** Exercise instructions **
Return only the line that contains "TERMS AND CONDITIONS OF USE (283, 2062)" and each line after it, through the last line of the data below, copied exactly.

** Opening Data for this task block **

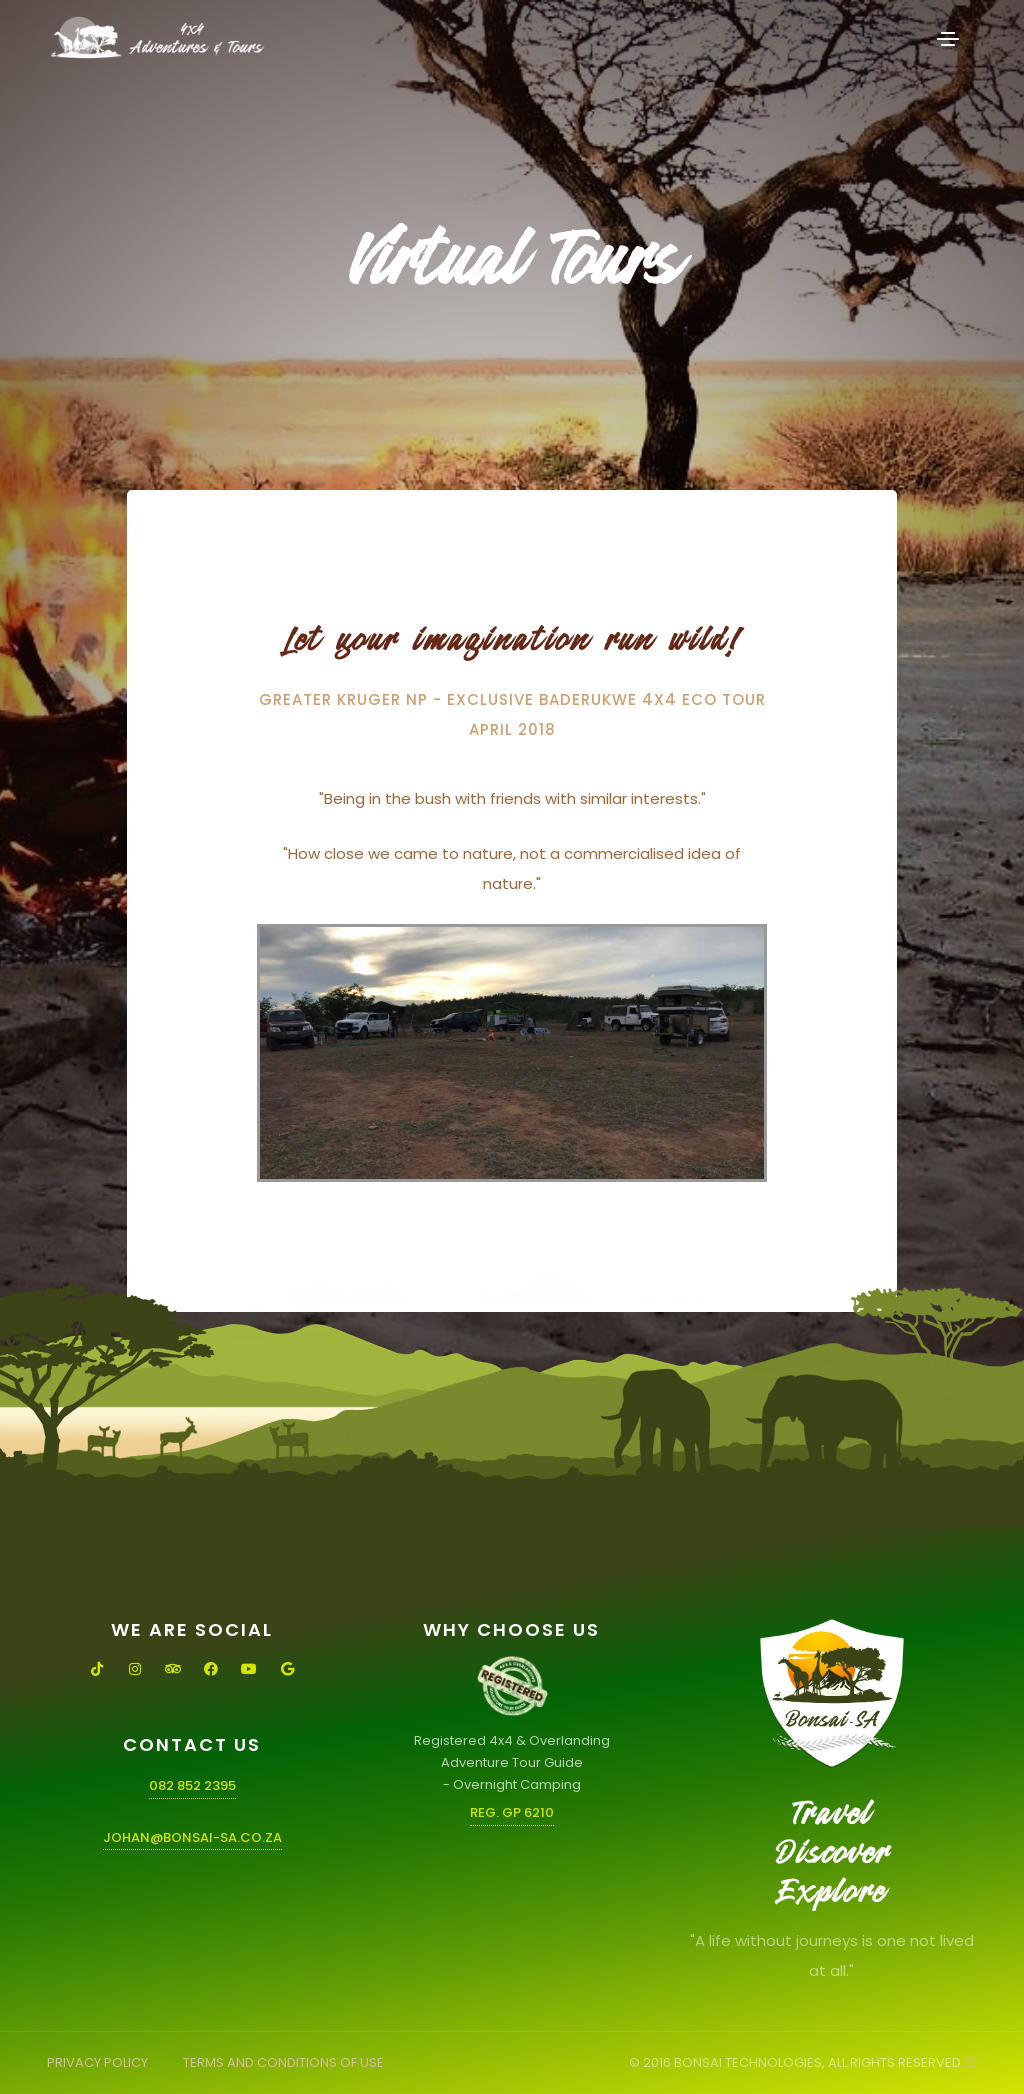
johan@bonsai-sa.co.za (192, 1837)
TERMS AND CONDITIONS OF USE (283, 2062)
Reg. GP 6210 (512, 1812)
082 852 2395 (192, 1785)
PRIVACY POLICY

** Closing Data for this task block **

** Written reply **
TERMS AND CONDITIONS OF USE (283, 2062)
Reg. GP 6210 (512, 1812)
082 852 2395 (192, 1785)
PRIVACY POLICY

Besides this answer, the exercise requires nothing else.